Question 19.PS.5: Half-Life A sample of ^24Na initially undergoes 3.50 × 10^4 ......
Half-Life
A sample of ~^{24}Na initially undergoes 3.50 × 10^4 disintegrations per second (s^{-1}). After 24.0 h, its disintegration rate has fallen to 1.16 × 10^4 s^{-1}. What is the half-life of ~^{24}Na?
15.0 h
Strategy and Explanation We use Equation 19.2 relating activity (disintegration rate) at time zero and time t with the decay constant k. The experiment provided us with A, A_0, and the time.

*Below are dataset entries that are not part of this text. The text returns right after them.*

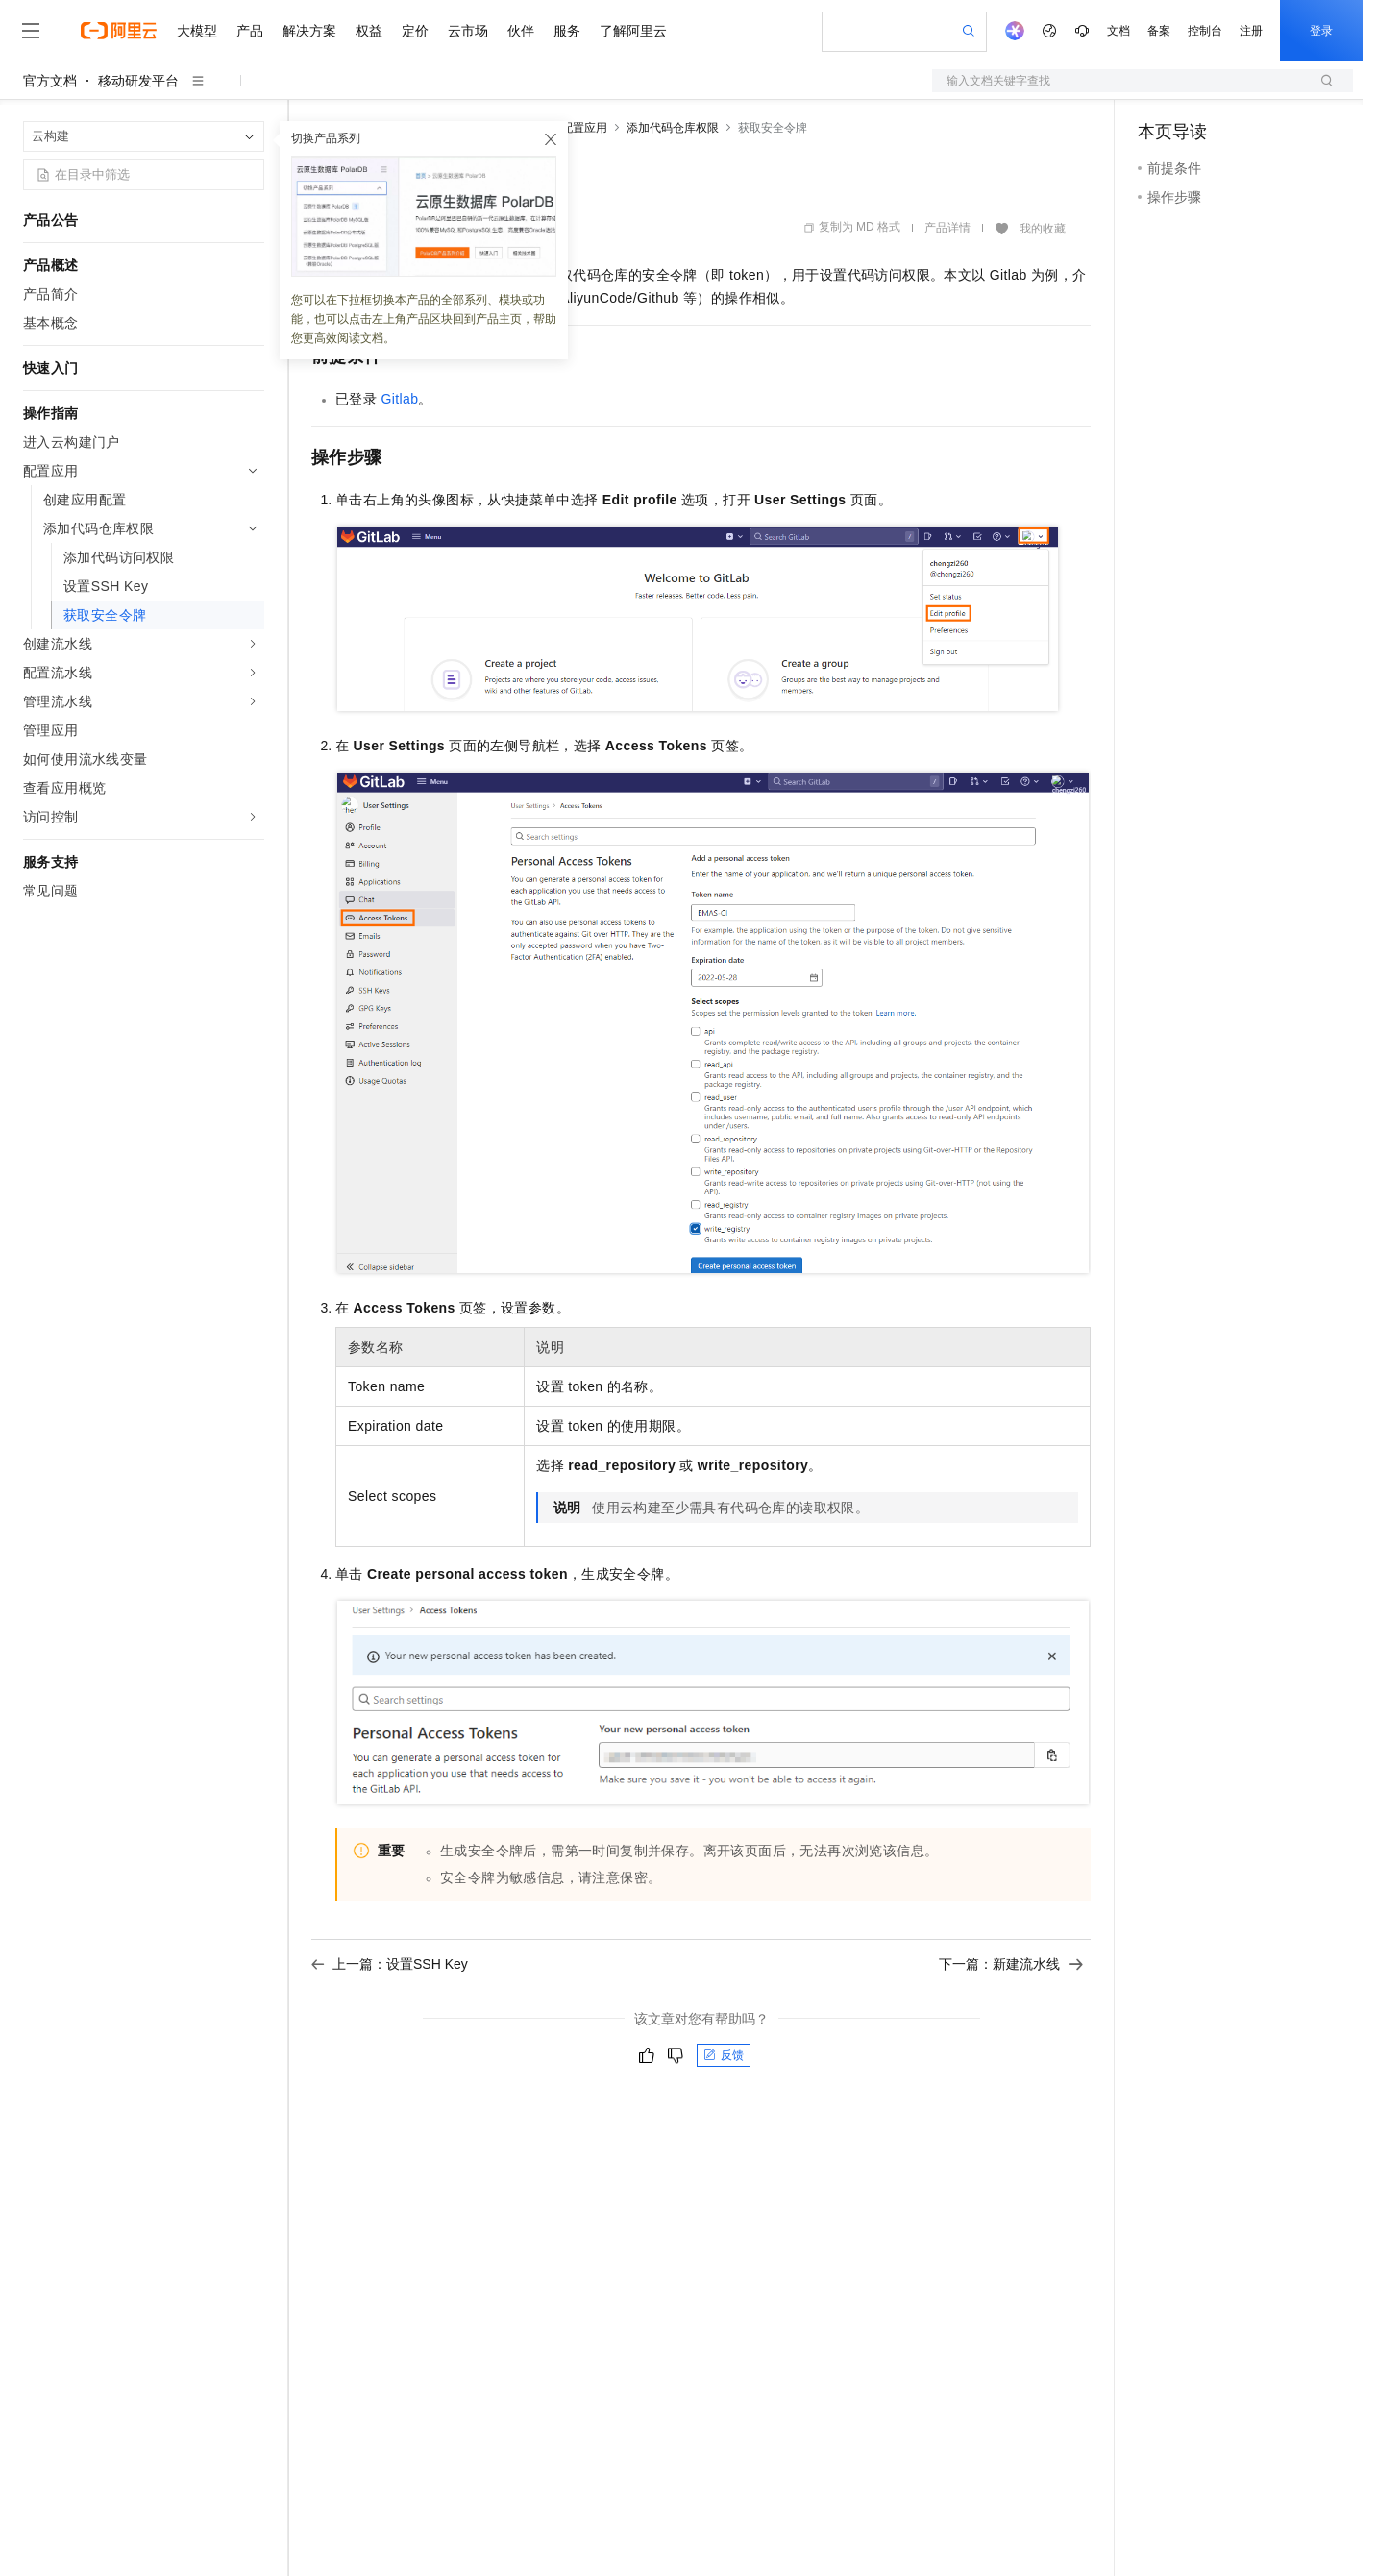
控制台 (1205, 30)
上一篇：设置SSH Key (389, 1964)
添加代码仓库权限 (673, 128)
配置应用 (584, 128)
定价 (415, 30)
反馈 (723, 2055)
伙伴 (520, 30)
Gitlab (399, 398)
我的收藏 (1043, 228)
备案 (1158, 30)
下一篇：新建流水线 (1011, 1964)
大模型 (197, 30)
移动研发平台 (138, 80)
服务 (566, 30)
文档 (1118, 30)
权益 (369, 30)
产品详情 (947, 227)
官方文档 (50, 80)
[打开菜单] (30, 30)
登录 (1321, 30)
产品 (249, 30)
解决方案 (309, 30)
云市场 (468, 30)
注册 (1251, 30)
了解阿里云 (633, 30)
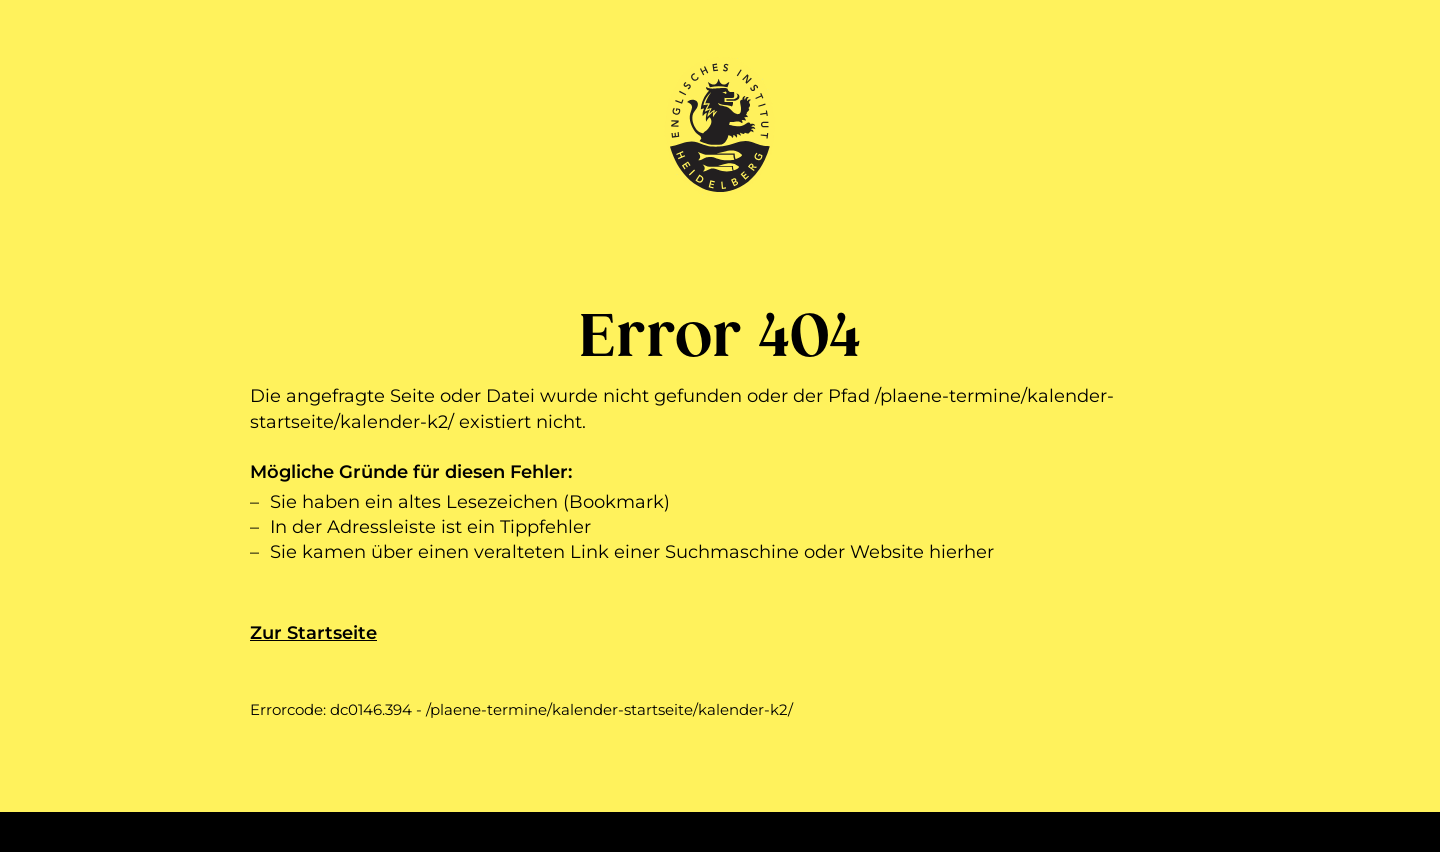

\ln \frac{A}{A_0} = – kt [19.2]
\ln (\frac{1.16 × 10^4 s^{-1}}{3.50 × 10^4 s^{-1}}) = \ln(0.331) = – k(24.0 h)
k = – \frac{\ln(0.331)}{24 h} = – (\frac{- 1.104}{24.0 h}) = 0.0460 h^{-1}
From k we can determine t_{1/2}.
t_{1/2} = \frac{0.693}{k} = \frac{0.693}{0.0460 h^{-1}} = 15.0 h
Reasonable Answer Check The activity (disintegration rate) fell to between one half and one quarter of its initial value in 24.0 h, so the half-life must be less than 24.0 h, and this agrees with our more accurate calculation.